Also, I just have very horrible ability to deal with stress and I think I have been sick without even knowing it for a couple of years...


The solution....I get to use legal steroids  I have prescription on its way now, a Testosterone based gel....

I am glad to see you are happier being at home....Let me know the next time you plan to travel...We can be traveling companions..I am looking at buying a tour through Tibet and India come spring...We shall  see.....Take care

danilee


----------



## Jenny (Sep 19, 2002)

Oh Danilee, where are yooou??

I'm so glad they found your problem, so you can start your treatment! that's great! This must have messed with your body a great deal for a long time! 

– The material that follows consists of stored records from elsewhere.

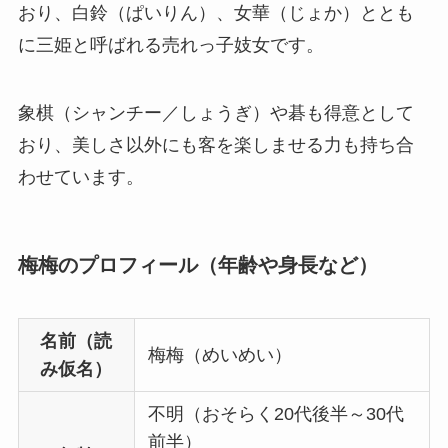
おり、白鈴（ぱいりん）、女華（じょか）ととも
に三姫と呼ばれる売れっ子妓女です。
象棋（シャンチー／しょうぎ）や碁も得意として
おり、美しさ以外にも客を楽しませる力も持ち合
わせています。
梅梅のプロフィール（年齢や身長など）
名前（読
梅梅（めいめい）
み仮名）
不明（おそらく20代後半～30代
前半）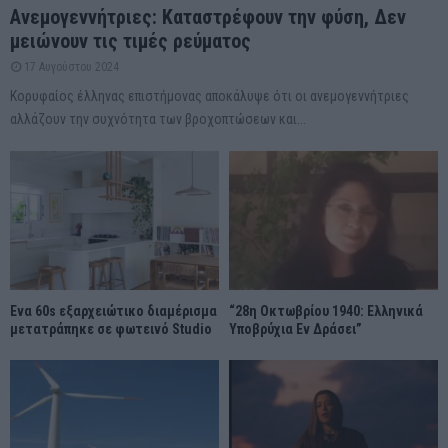
Ανεμογεννήτριες: Καταστρέφουν την φύση, Δεν
μειώνουν τις τιμές ρεύματος
17 Αυγούστου 2024
Κορυφαίος έλληνας επιστήμονας αποκάλυψε ότι οι ανεμογεννήτριες
αλλάζουν την συχνότητα των βροχοπτώσεων και...
Ένα 60s εξαρχειώτικο διαμέρισμα
“28η Οκτωβρίου 1940: Ελληνικά
μετατράπηκε σε φωτεινό Studio
Υποβρύχια Εν Δράσει”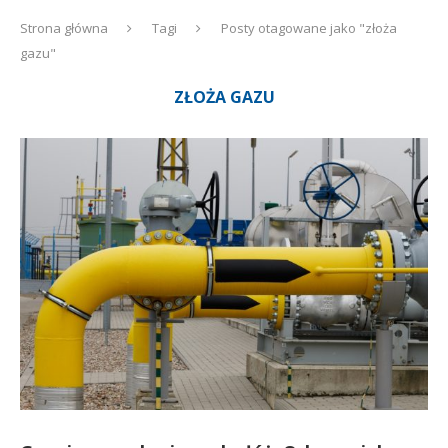
Strona główna
Tagi
Posty otagowane jako "złoża
gazu"
ZŁOŻA GAZU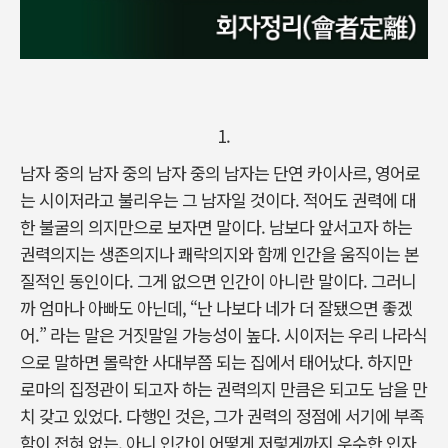
1.
남자 중의 남자 중의 남자 중의 남자는 단연 카이사르, 영어로
는 시이저라고 불리우는 그 남자일 것이다. 적어도 권력에 대
한 불굴의 의지만으로 보자면 말이다. 남보다 앞서고자 하는
권력의지는 생존의지나 쾌락의지와 함께 인간을 움직이는 본
질적인 동인이다. 그게 없으면 인간이 아니란 말이다. 그러니
까 엄마나 아빠도 아닌데, “난 나보다 네가 더 잘됐으면 좋겠
어.” 라는 말은 거짓말일 가능성이 높다. 시이저는 우리 나라식
으로 말하면 몰락한 사대부쯤 되는 집에서 태어났다. 하지만
로마의 집정관이 되고자 하는 권력의지 만큼은 되고도 남을 만
치 갖고 있었다. 다행인 것은, 그가 권력의 정점에 서기에 부족
함이 전혀 없는, 아니 인간이 어떻게 저렇게까지 우수한 인자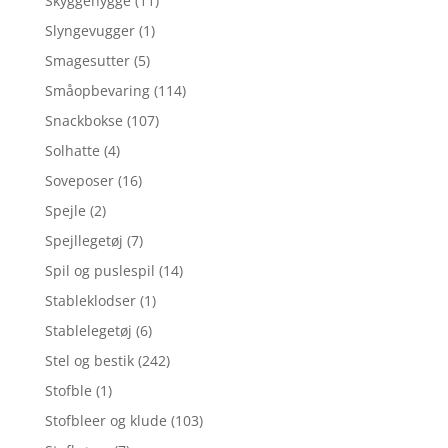
Skyggehygge
(11)
Slyngevugger
(1)
Smagesutter
(5)
Småopbevaring
(114)
Snackbokse
(107)
Solhatte
(4)
Soveposer
(16)
Spejle
(2)
Spejllegetøj
(7)
Spil og puslespil
(14)
Stableklodser
(1)
Stablelegetøj
(6)
Stel og bestik
(242)
Stofble
(1)
Stofbleer og klude
(103)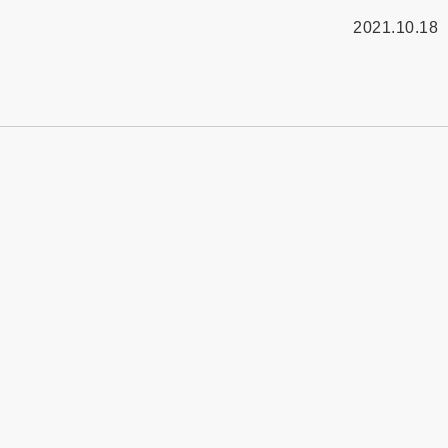
2021.10.18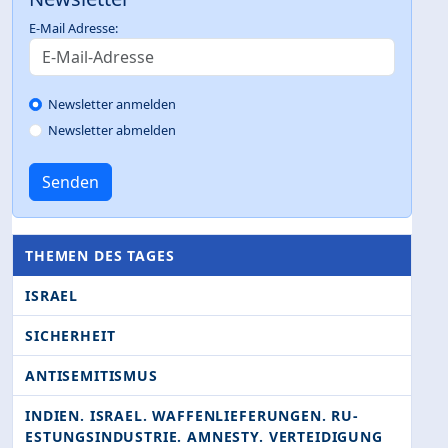
E-Mail Adresse:
Newsletter anmelden
Newsletter abmelden
Senden
THEMEN DES TAGES
ISRAEL
SICHERHEIT
ANTISEMITISMUS
INDIEN. ISRAEL. WAFFENLIEFERUNGEN. RU­
ESTUNGSINDUSTRIE. AMNESTY. VERTEIDIGUNG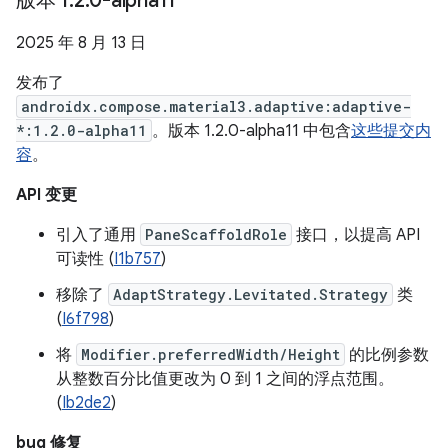
版本 1
.
2
.
0-alpha11
2025 年 8 月 13 日
发布了
androidx.compose.material3.adaptive:adaptive-
*:1.2.0-alpha11
。版本 1.2.0-alpha11 中包含
这些提交内
容
。
API 变更
引入了通用
PaneScaffoldRole
接口，以提高 API
可读性 (
I1b757
)
移除了
AdaptStrategy.Levitated.Strategy
类
(
I6f798
)
将
Modifier.preferredWidth/Height
的比例参数
从整数百分比值更改为 0 到 1 之间的浮点范围。
(
Ib2de2
)
bug 修复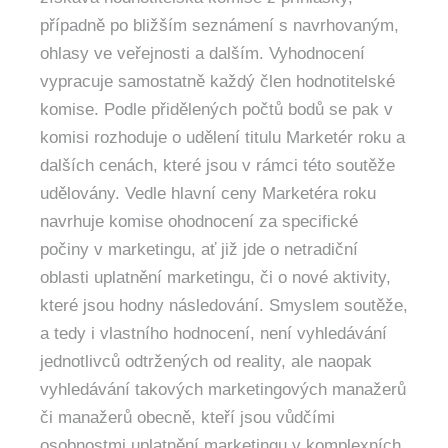
případně po bližším seznámení s navrhovaným,
ohlasy ve veřejnosti a dalším. Vyhodnocení
vypracuje samostatně každý člen hodnotitelské
komise. Podle přidělených počtů bodů se pak v
komisi rozhoduje o udělení titulu Marketér roku a
dalších cenách, které jsou v rámci této soutěže
udělovány. Vedle hlavní ceny Marketéra roku
navrhuje komise ohodnocení za specifické
počiny v marketingu, ať již jde o netradiční
oblasti uplatnění marketingu, či o nové aktivity,
které jsou hodny následování. Smyslem soutěže,
a tedy i vlastního hodnocení, není vyhledávání
jednotlivců odtržených od reality, ale naopak
vyhledávání takových marketingových manažerů
či manažerů obecně, kteří jsou vůdčími
osobnostmi uplatnění marketingu v komplexních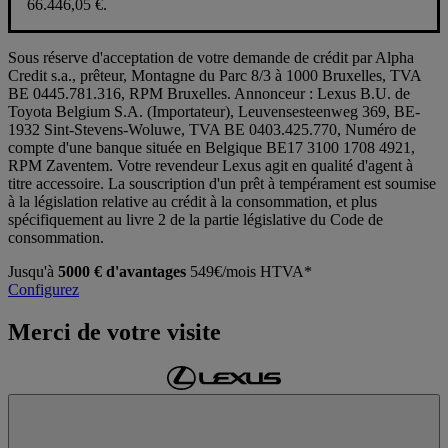
66.446,05 €.
Sous réserve d'acceptation de votre demande de crédit par Alpha
Credit s.a., prêteur, Montagne du Parc 8/3 à 1000 Bruxelles, TVA
BE 0445.781.316, RPM Bruxelles. Annonceur : Lexus B.U. de
Toyota Belgium S.A. (Importateur), Leuvensesteenweg 369, BE-
1932 Sint-Stevens-Woluwe, TVA BE 0403.425.770, Numéro de
compte d'une banque située en Belgique BE17 3100 1708 4921,
RPM Zaventem. Votre revendeur Lexus agit en qualité d'agent à
titre accessoire. La souscription d'un prêt à tempérament est soumise
à la législation relative au crédit à la consommation, et plus
spécifiquement au livre 2 de la partie législative du Code de
consommation.
Jusqu'à
5000 € d'avantages
549€/mois HTVA*
Configurez
Merci de votre visite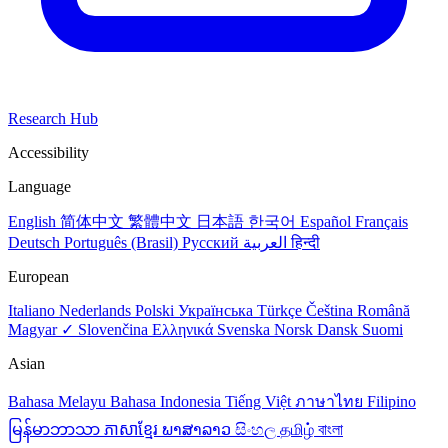
Research Hub
Accessibility
Language
English
简体中文
繁體中文
日本語
한국어
Español
Français
Deutsch
Português (Brasil)
Русский
العربية
हिन्दी
European
Italiano
Nederlands
Polski
Українська
Türkçe
Čeština
Română
Magyar ✓
Slovenčina
Ελληνικά
Svenska
Norsk
Dansk
Suomi
Asian
Bahasa Melayu
Bahasa Indonesia
Tiếng Việt
ภาษาไทย
Filipino
မြန်မာဘာသာ
ភាសាខ្មែរ
ພາສາລາວ
සිංහල
தமிழ்
বাংলা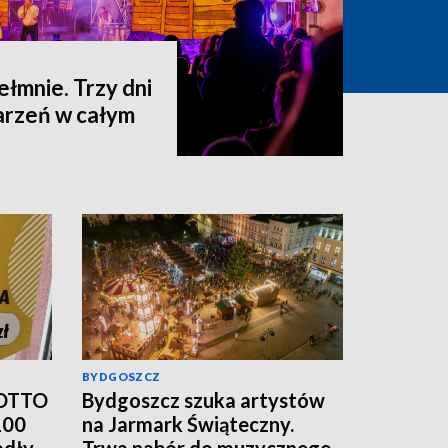
hełmnie. Trzy dni
darzeń w całym
BYDGOSZCZ
LOTTO
Bydgoszcz szuka artystów
100
na Jarmark Świąteczny.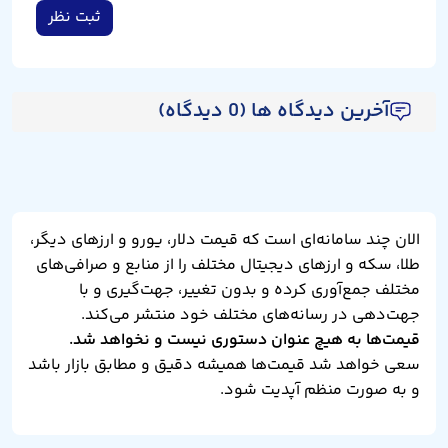
ثبت نظر
آخرین دیدگاه ها (0 دیدگاه)
الان چند سامانه‌ای است که قیمت دلار، یورو و ارزهای دیگر،
طلا، سکه و ارزهای دیجیتال مختلف را از منابع و صرافی‌های
مختلف جمع‌آوری کرده و بدون تغییر، جهت‌گیری و با
جهت‌دهی در رسانه‌های مختلف خود منتشر می‌کند.
قیمت‌ها به هیچ عنوان دستوری نیست و نخواهد شد.
سعی خواهد شد قیمت‌ها همیشه دقیق و مطابق بازار باشد
و به صورت منظم آپدیت شود.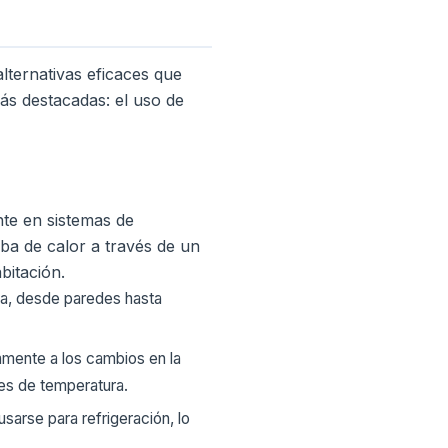
lternativas eficaces que
ás destacadas: el uso de
nte en sistemas de
ba de calor a través de un
bitación.
nda, desde paredes hasta
damente a los cambios en la
nes de temperatura.
sarse para refrigeración, lo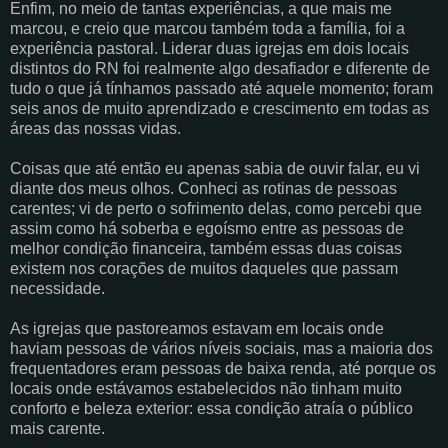
Enfim, no meio de tantas experiências, a que mais me
marcou, e creio que marcou também toda a família, foi a
experiência pastoral. Liderar duas igrejas em dois locais
distintos do RN foi realmente algo desafiador e diferente de
tudo o que já tínhamos passado até aquele momento; foram
seis anos de muito aprendizado e crescimento em todas as
áreas das nossas vidas.
Coisas que até então eu apenas sabia de ouvir falar, eu vi
diante dos meus olhos. Conheci as rotinas de pessoas
carentes; vi de perto o sofrimento delas, como percebi que
assim como há soberba e egoísmo entre as pessoas de
melhor condição financeira, também essas duas coisas
existem nos corações de muitos daqueles que passam
necessidade.
As igrejas que pastoreamos estavam em locais onde
haviam pessoas de vários níveis sociais, mas a maioria dos
frequentadores eram pessoas de baixa renda, até porque os
locais onde estávamos estabelecidos não tinham muito
conforto e beleza exterior: essa condição atraía o público
mais carente.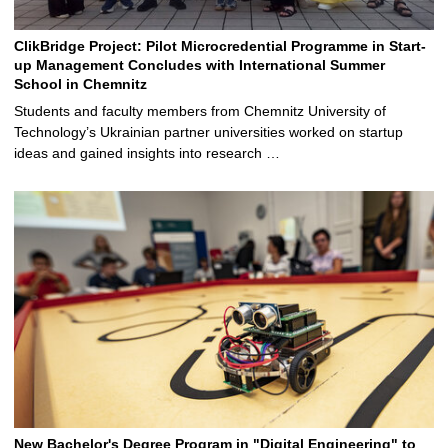
ClikBridge Project: Pilot Microcredential Programme in Start-
up Management Concludes with International Summer
School in Chemnitz
Students and faculty members from Chemnitz University of
Technology’s Ukrainian partner universities worked on startup
ideas and gained insights into research …
New Bachelor's Degree Program in "Digital Engineering" to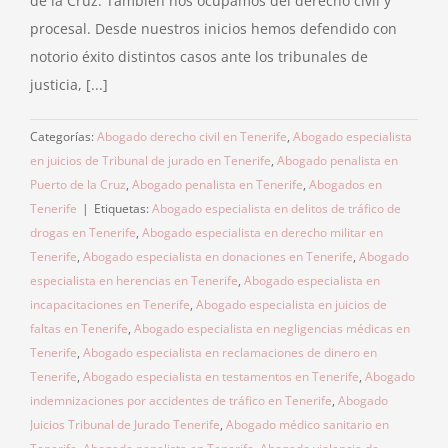
de la Cruz. También nos ocupamos del derecho civil y
procesal. Desde nuestros inicios hemos defendido con
notorio éxito distintos casos ante los tribunales de
justicia, [...]
Categorías:
Abogado derecho civil en Tenerife
,
Abogado especialista
en juicios de Tribunal de jurado en Tenerife
,
Abogado penalista en
Puerto de la Cruz
,
Abogado penalista en Tenerife
,
Abogados en
Tenerife
|
Etiquetas:
Abogado especialista en delitos de tráfico de
drogas en Tenerife
,
Abogado especialista en derecho militar en
Tenerife
,
Abogado especialista en donaciones en Tenerife
,
Abogado
especialista en herencias en Tenerife
,
Abogado especialista en
incapacitaciones en Tenerife
,
Abogado especialista en juicios de
faltas en Tenerife
,
Abogado especialista en negligencias médicas en
Tenerife
,
Abogado especialista en reclamaciones de dinero en
Tenerife
,
Abogado especialista en testamentos en Tenerife
,
Abogado
indemnizaciones por accidentes de tráfico en Tenerife
,
Abogado
Juicios Tribunal de Jurado Tenerife
,
Abogado médico sanitario en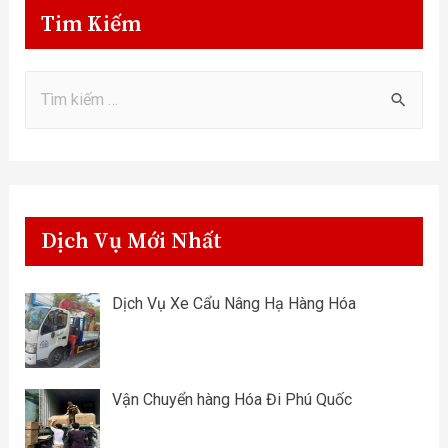
Tim Kiếm
Dịch Vụ Mới Nhất
Dịch Vụ Xe Cẩu Nâng Hạ Hàng Hóa
Vận Chuyển hàng Hóa Đi Phú Quốc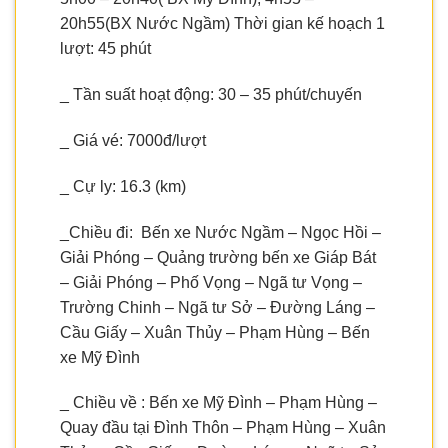
20h55(BX Nước Ngầm) Thời gian kế hoạch 1
lượt: 45 phút
_ Tần suất hoạt động: 30 – 35 phút/chuyến
_ Giá vé: 7000đ/lượt
_ Cự ly: 16.3 (km)
_Chiều đi: Bến xe Nước Ngầm – Ngọc Hồi –
Giải Phóng – Quảng trường bến xe Giáp Bát
– Giải Phóng – Phố Vọng – Ngã tư Vọng –
Trường Chinh – Ngã tư Sở – Đường Láng –
Cầu Giấy – Xuân Thủy – Phạm Hùng – Bến
xe Mỹ Đình
_ Chiều về : Bến xe Mỹ Đình – Phạm Hùng –
Quay đầu tại Đình Thôn – Phạm Hùng – Xuân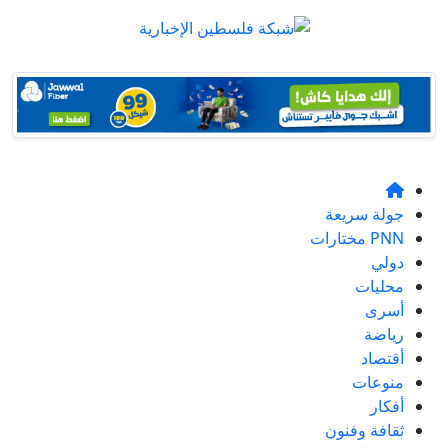
جولة سريعة
PNN مختارات
دولي
محليات
أسرى
رياضة
أقتصاد
منوعات
أفكار
ثقافة وفنون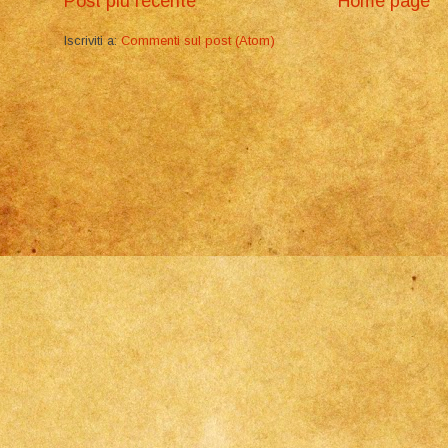
Post più recente
Home page
Iscriviti a:
Commenti sul post (Atom)
o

Steroids.. Sounds kind of scary to me, but I'm such a wimp when in comes to stuff like that..  I know you wanted to try those expensive but legal thingies before.. So I guess you're happy! 

Yeah, I'm much happier being home! I def want to go back to Rome within a couple of years.. But NOT on my own.. you just don't enjoy things much if you don't have anyone to share it with.. I used to hear people say that and think "HA, who are they kidding, I can enjoy plenty on my own!".. Well, guess who was kidding who..  

I hope I'll see more of you here now! Take care and be sure to treat your body the way the doc tells you,
Jen


----------